Mara: The Hoover Dam post steps back to 2021 — family visit, multiple shots, and the note that “to get a nice picture you have to be a distance away. IT’S HUGE.” Scale as a compositional problem.
Pip: The Sunset Near Neah Bay post is the quietest of the set — a coastline photograph available on RedBubble, paired with a detailed flashback covering the Seattle Monorail, Artists At Play playground, and the broader museum complex nearby. Practical travel notes tucked inside a photography post.
Mara: And Coming Soon, Minis rounds out the segment — a 3D printer acquired for free, a photograph of a Kougetsu mini figurine, and an open question to readers about whether three-inch figures are something they want.

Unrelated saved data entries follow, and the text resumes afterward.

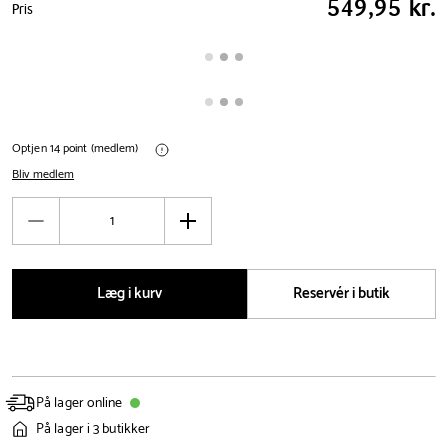
549,95 kr.
Pris
tabel
Optjen 14 point (medlem)
Bliv medlem
Antal
Reducér
Øg
antal
antal
Læg i kurv
Reservér i butik
På lager online
På lager i 3 butikker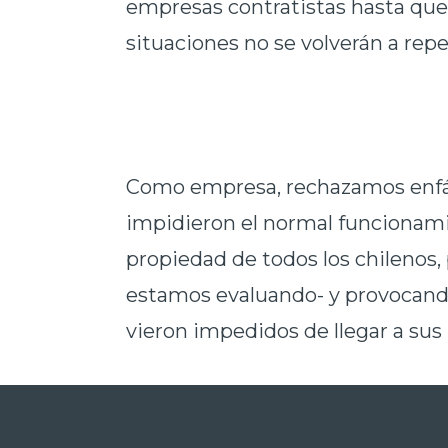
empresas contratistas hasta que 
situaciones no se volverán a repet
Como empresa, rechazamos enfá
impidieron el normal funcionami
propiedad de todos los chilenos,
estamos evaluando- y provocando
vieron impedidos de llegar a sus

Pip: From a 1940s Chevy to a three-inch resin figure — the throughline is objects that carry a story before you add one.
Mara: That instinct for embedded narrative carries into the week’s most direct political work.
Politics And Propaganda Commentary
Pip: The commentary posts this week are doing something deliberate — using art and meme format to make arguments about how Western audiences have been conditioned to see Iran and Zionism.

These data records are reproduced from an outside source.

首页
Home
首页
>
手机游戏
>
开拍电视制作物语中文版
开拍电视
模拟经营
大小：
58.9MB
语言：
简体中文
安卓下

Mara: The America’s Propaganda on Iran post is blunt: “If you grew up in the west — America, Britain, Canada, all that — you have been fed a steady diet of lies for your whole life.”
Pip: No hedging there.
Mara: The Joe Biden and Robur the Zionist post works the same argument through fiction. Jules Verne’s Robur the Conqueror stands in for a real archetype — the rich Christian Zionist entrepreneur — with the post careful to note that “Zionism is not Judaism and conflating the two is antisemitic. Zionism is a political ideology.” Scheherazade’s Glass Bottle, illustrated by Victor O, frames Iran through mythological imagery rather than argument — the post calls it “one of Iran’s closest held secrets,” now available on RedBubble.
Pip: Satire, prose fiction, and straight photography — all pointed at the same question of who controls the image.
Mara: The throughline this week is authorship — of stories, of images, of the frame around a subject.